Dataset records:
- - - - - - -

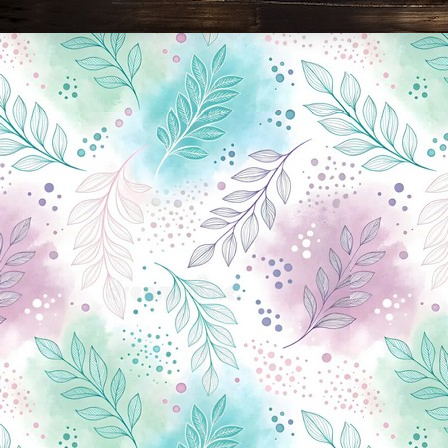
Новини Чернігова, Чернігівські новини, Чернігівський формат, новини Чернігова, події в Чернігові: політика, економіка, аналітика, культура, відеоновини, екологія, спортивний Чернігів, туризм, Чернігів онлайн, ф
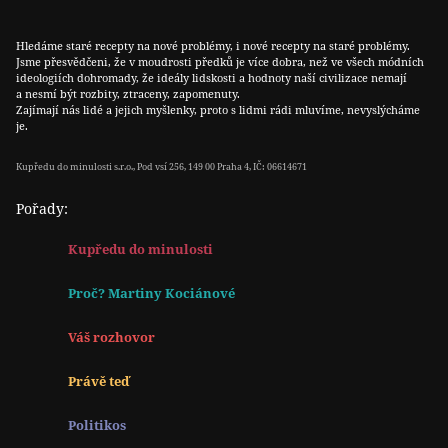
Hledáme staré recepty na nové problémy, i nové recepty na staré problémy.
Jsme přesvědčeni, že v moudrosti předků je více dobra, než ve všech módních
ideologiích dohromady, že ideály lidskosti a hodnoty naší civilizace nemají
a nesmí být rozbity, ztraceny, zapomenuty.
Zajímají nás lidé a jejich myšlenky, proto s lidmi rádi mluvíme, nevyslýcháme
je.
Kupředu do minulosti s.r.o., Pod vsí 256, 149 00 Praha 4, IČ: 06614671
Pořady:
Kupředu do minulosti
Proč? Martiny Kociánové
Váš rozhovor
Právě teď
Politikos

- - - - - - -

Task requirements:
Please set down every line of the data above precisely, dropping the images.

Result of this exercise:
Новини Чернігова, Чернігівські новини, Чернігівський формат, новини Чернігова, події в Чернігові: політика, економіка, аналітика, культура, відеоновини, екологія, спортивний Чернігів, туризм, Чернігів онлайн, ф
Hledáme staré recepty na nové problémy, i nové recepty na staré problémy.
Jsme přesvědčeni, že v moudrosti předků je více dobra, než ve všech módních
ideologiích dohromady, že ideály lidskosti a hodnoty naší civilizace nemají
a nesmí být rozbity, ztraceny, zapomenuty.
Zajímají nás lidé a jejich myšlenky, proto s lidmi rádi mluvíme, nevyslýcháme
je.
Kupředu do minulosti s.r.o., Pod vsí 256, 149 00 Praha 4, IČ: 06614671
Pořady:
Kupředu do minulosti
Proč? Martiny Kociánové
Váš rozhovor
Právě teď
Politikos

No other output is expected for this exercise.